Mequon, Wis., farrier Red Renchin says it isn't enough to create a business plan, but you have to continually analyze it. He likes to review his business the first week of January. He compiles his income and expense records from the previous year. He also examines his client list.
"I determine if I am happy with the business, if it has grown," explains the Wisconsin shoer. "Did I spend too much money? Do I want to add new and better clients, while getting rid of some others?
"Make the decisions and stick to them. Are you happy with the clients you have? Early in your career you will likely have less desirable clients. But as you progress, you can jettison those clients."
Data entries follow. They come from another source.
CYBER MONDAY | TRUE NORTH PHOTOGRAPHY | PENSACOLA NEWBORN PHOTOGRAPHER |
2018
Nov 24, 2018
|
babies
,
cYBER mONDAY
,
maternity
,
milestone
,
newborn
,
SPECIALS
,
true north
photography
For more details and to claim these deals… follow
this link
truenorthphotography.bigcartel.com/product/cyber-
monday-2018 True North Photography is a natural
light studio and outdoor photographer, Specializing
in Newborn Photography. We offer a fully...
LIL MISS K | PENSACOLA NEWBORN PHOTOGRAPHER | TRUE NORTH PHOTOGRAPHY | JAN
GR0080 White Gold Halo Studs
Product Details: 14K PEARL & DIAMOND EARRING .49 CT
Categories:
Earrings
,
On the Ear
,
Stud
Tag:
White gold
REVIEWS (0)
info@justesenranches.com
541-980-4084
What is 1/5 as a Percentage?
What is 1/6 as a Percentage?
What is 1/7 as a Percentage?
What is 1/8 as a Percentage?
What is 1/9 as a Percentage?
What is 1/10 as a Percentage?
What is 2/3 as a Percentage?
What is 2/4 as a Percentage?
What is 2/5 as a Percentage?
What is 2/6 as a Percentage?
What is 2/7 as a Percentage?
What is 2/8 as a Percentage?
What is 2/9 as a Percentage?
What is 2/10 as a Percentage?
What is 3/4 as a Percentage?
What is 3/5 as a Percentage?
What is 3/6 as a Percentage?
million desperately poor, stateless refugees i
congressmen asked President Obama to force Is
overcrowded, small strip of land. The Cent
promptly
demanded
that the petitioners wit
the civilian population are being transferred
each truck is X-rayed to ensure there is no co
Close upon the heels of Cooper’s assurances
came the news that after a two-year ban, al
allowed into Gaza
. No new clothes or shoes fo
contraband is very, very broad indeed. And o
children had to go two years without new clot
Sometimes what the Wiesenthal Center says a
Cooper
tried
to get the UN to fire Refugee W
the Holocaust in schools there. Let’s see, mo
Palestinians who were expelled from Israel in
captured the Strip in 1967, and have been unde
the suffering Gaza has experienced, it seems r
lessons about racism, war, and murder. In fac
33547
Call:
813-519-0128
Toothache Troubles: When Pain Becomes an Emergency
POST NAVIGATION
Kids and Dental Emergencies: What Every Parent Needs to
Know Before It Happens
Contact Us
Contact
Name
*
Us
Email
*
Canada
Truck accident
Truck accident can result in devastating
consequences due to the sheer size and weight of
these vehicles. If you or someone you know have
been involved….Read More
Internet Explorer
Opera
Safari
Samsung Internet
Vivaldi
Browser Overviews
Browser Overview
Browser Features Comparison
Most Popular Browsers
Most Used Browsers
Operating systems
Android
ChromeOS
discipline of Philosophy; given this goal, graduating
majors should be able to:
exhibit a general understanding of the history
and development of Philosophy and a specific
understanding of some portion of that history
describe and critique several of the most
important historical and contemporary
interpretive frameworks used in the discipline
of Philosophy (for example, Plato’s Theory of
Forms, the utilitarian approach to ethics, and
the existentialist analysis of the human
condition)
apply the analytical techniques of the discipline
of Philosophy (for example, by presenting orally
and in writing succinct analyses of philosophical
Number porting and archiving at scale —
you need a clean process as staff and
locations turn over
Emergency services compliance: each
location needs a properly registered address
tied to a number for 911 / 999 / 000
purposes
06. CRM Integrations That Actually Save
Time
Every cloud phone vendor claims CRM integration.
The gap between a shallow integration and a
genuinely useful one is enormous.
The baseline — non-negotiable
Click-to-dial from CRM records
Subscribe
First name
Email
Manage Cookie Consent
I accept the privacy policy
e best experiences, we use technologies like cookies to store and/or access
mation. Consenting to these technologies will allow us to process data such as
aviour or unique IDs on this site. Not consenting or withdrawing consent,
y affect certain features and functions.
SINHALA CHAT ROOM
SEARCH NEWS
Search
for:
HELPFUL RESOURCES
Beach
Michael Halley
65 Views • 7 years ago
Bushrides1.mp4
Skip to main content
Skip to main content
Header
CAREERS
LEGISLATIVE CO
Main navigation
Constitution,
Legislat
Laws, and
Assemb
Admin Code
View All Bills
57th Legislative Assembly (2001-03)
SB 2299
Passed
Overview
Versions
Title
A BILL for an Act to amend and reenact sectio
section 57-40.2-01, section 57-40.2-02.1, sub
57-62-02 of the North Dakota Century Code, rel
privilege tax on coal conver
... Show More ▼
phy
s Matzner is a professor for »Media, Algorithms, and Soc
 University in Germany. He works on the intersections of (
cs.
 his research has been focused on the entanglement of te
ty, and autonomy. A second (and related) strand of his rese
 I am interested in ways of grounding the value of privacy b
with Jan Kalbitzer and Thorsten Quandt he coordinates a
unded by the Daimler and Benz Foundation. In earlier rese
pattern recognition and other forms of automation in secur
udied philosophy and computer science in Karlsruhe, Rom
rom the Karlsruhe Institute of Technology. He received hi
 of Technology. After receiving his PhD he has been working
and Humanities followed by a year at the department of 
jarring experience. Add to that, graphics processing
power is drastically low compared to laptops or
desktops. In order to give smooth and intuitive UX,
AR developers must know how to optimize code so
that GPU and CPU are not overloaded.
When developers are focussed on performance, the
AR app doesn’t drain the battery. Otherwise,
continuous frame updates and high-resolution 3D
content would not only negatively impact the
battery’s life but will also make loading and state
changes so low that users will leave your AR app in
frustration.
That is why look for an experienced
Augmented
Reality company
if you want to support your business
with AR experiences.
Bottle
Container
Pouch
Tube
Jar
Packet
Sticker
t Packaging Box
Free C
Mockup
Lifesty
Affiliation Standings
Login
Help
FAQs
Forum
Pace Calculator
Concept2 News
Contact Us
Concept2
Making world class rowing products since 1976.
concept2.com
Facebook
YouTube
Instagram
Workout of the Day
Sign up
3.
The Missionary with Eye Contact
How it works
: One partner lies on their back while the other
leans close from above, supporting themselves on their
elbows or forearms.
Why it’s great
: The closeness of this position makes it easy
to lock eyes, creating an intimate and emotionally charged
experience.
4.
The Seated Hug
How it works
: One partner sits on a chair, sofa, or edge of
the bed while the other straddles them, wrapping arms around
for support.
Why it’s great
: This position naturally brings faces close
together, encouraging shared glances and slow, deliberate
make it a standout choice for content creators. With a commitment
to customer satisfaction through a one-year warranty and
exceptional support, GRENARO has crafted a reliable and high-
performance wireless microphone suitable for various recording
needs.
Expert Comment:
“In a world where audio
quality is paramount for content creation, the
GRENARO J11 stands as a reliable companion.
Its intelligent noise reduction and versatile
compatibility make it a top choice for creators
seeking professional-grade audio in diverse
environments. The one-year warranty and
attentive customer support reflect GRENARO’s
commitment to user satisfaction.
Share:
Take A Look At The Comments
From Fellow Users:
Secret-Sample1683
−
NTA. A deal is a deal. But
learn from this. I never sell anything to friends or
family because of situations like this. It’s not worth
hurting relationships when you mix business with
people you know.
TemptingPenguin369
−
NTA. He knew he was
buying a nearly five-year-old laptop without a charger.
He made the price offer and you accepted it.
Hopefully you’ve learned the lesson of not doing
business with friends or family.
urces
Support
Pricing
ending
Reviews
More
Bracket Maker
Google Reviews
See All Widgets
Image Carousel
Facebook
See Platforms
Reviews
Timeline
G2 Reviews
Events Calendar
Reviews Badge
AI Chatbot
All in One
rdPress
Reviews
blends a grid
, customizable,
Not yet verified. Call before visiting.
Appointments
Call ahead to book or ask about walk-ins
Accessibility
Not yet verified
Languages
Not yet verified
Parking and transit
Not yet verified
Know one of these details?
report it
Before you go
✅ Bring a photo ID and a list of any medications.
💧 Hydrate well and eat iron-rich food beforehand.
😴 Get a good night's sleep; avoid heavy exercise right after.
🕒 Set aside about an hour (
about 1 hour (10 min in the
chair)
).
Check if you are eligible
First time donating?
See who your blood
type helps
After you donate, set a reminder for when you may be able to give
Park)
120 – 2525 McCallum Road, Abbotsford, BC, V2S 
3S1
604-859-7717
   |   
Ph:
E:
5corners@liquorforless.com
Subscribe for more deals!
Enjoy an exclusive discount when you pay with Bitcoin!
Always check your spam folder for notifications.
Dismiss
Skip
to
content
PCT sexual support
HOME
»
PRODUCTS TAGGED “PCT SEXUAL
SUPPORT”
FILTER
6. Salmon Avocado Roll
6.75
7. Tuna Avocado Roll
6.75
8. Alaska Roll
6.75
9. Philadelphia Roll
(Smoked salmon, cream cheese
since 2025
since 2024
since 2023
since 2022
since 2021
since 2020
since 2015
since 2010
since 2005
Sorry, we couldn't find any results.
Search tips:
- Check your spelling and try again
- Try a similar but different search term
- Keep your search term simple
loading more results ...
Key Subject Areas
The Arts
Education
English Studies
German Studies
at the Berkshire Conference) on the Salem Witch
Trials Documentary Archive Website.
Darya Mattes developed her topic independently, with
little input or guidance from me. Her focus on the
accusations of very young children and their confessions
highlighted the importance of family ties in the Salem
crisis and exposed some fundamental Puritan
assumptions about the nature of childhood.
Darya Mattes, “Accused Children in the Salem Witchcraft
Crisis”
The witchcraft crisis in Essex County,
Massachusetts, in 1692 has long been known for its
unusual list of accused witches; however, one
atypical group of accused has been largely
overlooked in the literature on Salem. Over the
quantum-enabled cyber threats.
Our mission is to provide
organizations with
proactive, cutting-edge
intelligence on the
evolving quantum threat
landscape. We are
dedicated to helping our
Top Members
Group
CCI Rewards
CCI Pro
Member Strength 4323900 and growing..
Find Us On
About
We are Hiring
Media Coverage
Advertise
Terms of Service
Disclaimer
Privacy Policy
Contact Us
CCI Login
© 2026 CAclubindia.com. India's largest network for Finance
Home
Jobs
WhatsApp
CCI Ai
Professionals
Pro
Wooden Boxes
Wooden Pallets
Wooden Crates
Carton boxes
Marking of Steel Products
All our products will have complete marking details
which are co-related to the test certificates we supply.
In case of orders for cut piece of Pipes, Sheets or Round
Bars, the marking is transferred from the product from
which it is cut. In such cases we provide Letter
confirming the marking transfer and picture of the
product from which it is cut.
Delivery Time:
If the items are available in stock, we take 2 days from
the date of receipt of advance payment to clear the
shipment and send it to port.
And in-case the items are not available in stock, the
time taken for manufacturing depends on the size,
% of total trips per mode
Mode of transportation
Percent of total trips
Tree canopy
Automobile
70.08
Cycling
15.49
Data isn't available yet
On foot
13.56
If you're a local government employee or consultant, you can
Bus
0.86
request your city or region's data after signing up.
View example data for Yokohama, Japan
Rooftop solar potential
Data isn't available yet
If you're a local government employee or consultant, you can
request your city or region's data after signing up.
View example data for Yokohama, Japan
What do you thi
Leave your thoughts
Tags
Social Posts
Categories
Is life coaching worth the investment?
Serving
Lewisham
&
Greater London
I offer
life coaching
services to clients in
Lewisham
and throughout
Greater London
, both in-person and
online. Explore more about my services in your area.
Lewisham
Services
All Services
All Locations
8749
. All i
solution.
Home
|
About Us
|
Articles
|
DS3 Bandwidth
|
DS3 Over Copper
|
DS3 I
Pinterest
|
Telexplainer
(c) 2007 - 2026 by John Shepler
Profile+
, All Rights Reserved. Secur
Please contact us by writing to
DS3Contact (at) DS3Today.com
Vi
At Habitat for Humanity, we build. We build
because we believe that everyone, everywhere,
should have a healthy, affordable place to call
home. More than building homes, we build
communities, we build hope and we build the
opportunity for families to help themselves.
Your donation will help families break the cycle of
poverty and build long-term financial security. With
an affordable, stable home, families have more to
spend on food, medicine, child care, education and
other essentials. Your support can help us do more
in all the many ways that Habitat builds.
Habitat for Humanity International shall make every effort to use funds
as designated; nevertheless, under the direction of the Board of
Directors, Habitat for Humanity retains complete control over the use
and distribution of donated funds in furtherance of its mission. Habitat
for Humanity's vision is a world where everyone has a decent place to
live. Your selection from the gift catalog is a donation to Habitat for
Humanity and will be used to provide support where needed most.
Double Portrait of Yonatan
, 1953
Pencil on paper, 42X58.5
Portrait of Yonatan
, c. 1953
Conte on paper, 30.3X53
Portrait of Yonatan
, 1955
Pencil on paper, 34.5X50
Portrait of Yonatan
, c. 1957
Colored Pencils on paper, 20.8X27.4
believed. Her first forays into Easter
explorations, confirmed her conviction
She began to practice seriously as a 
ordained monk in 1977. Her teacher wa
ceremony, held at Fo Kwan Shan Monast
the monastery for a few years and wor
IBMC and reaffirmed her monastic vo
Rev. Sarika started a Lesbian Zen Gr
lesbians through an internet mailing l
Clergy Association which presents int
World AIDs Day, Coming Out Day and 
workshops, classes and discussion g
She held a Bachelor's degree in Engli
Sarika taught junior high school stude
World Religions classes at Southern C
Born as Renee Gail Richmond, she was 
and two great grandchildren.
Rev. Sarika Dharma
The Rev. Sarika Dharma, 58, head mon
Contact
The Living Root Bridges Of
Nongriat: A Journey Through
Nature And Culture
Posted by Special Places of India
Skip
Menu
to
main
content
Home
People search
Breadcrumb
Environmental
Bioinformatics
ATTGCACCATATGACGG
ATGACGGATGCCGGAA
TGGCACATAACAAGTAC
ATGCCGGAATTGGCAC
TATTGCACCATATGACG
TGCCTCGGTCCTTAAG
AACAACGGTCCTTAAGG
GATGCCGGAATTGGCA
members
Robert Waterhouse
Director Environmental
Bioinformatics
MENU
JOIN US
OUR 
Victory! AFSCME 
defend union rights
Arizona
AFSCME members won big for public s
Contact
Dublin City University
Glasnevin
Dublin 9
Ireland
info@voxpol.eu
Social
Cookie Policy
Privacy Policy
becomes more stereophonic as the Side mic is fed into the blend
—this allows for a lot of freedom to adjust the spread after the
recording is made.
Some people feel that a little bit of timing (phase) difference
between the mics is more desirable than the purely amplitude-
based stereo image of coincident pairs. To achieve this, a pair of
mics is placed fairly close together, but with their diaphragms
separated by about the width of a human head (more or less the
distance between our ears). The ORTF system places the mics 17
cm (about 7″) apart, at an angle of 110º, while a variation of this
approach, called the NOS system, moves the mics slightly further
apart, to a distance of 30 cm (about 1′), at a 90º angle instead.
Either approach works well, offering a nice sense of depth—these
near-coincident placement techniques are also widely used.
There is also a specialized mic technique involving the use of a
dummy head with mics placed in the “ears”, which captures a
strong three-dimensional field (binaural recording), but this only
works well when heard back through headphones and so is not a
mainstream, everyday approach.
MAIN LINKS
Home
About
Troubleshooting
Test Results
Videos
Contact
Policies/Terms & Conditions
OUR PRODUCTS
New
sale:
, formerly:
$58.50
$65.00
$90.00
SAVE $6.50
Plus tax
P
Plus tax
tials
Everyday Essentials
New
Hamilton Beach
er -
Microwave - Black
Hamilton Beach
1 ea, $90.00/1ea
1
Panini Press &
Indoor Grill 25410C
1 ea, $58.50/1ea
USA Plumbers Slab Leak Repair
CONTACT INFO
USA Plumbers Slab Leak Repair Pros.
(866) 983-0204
Firing a client can be an awkward situation. Renchin gives the client advance notice and tries to line up a different farrier who would assume the duties. But be prepared for the negative comments. "If you want your business to grow, when it is time to move on, then it is time to move on," he says.
And while a business plan is something that is often altered, never forget the end of your career, no matter how distant it may seem. Factor retirement into your business plan. You can't depend on anyone but yourself for a comfortable retirement. Unfortunately, thoughts of retirement will often come at the time when some shoers have very few horses left in their backs.
"The most tragic thing is to see a person who is at the end of a career and has to continue to shoe horses not because he wants to, but has to," says Renchin. "There is a lifetime of work with, unfortunately, nothing to show for it."